In the ICU, stress ulcer prophylaxis is usually achieved with either sucralfate, histamine type 2 blockers (H2 blockers), or proton pump inhibitors (PPI). Sucralfate is the only treatment that potentially prevents stress GI ulceration without raising gastric pH. Several randomized studies have compared the effects of drugs that alkalinize gastric contents to sucralfate.52–57,197,198 Two studies compared either H2 blockers51 or sucralfate199 to placebo. Nine studies assessed gastric pH and colonization and consistently found lower pH and gastric colonization with regular use of sucralfate. Conversely, studies conducted by Bonten et al.54 and Thomason et al.56 found gastric luminal alkalinization and colonization, irrespective of the use of sucralfate. Finally, Eddleston et al.199 found no differences in gastric colonization when sucralfate was compared to placebo.
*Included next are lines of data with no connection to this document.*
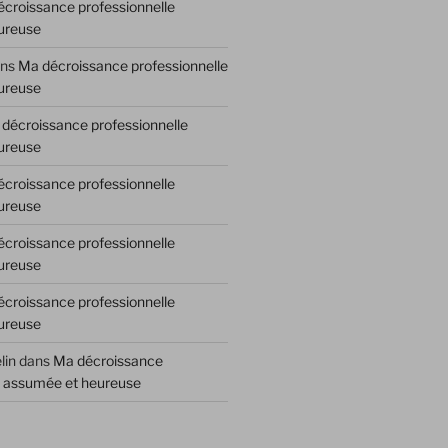
croissance professionnelle
ureuse
ns
Ma décroissance professionnelle
ureuse
décroissance professionnelle
ureuse
croissance professionnelle
ureuse
croissance professionnelle
ureuse
croissance professionnelle
ureuse
lin
dans
Ma décroissance
e assumée et heureuse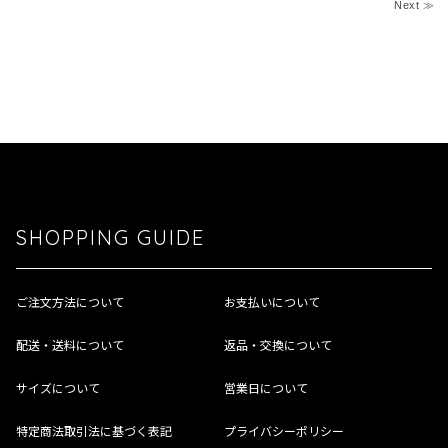
Next ≫
SHOPPING GUIDE
ご注文方法について
お支払いについて
配送・送料について
返品・交換について
サイズについて
営業日について
特定商法取引法に基づく表記
プライバシーポリシー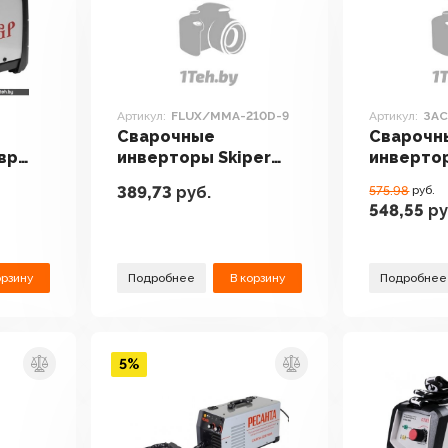
Артикул:
FLUX/MMA-210D-9
Артикул:
ЗАС
Сварочные
Сварочн
вр
инверторы Skiper
инверто
FLUX/MMA-210D-9
ЗАС-Т3-1
389,73
руб.
575.98
руб.
548,55
ру
орзину
Подробнее
В корзину
Подробнее
5%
Randomized trials reported inconsistent results regarding stress ulcer prophylaxis and the incidence of VAP. In particular, early studies found a higher incidence of pneumonia in patients with alkalinized gastric contents,51–53 while more recent studies have not found such an association.54,55,124 Cook et al.55 studied 1200 patients randomized to receive either H2 blockers or sucralfate for stress ulcer prophylaxis. The authors found a higher risk for GI bleeding using sucralfate and no significant difference in VAP incidence, 19.1% and 16.2% in patients treated with H2 blockers or sucralfate, respectively. A recent meta-analysis200 on the efficacy and safety of PPIs in comparison with H2 blockers pooled data by seven randomized controlled trials on 936 patients and found no difference between PPI and H2-blocker therapy on the risk for pneumonia and ICU mortality. In conclusion, GI bleeding is a serious complication in critically ill patients at high risk for stress ulcers (i.e., patients with coagulopathy, need for prolonged mechanical ventilation, and history of GI ulceration or bleeding). The actual risk for VAP is unknown when accurate methods of enteral feeding (i.e., avoiding large gastric residual volumes) or other preventive measures are used in combination with stress ulcer prophylaxis. Therefore, clinicians must weigh the potential benefit of sucralfate (with potentially less VAP and more GI bleeding) versus H2 blockers/PPI (with potentially more VAP and less GI bleeding) and probably limit stress ulcer prophylaxis to high-risk patients.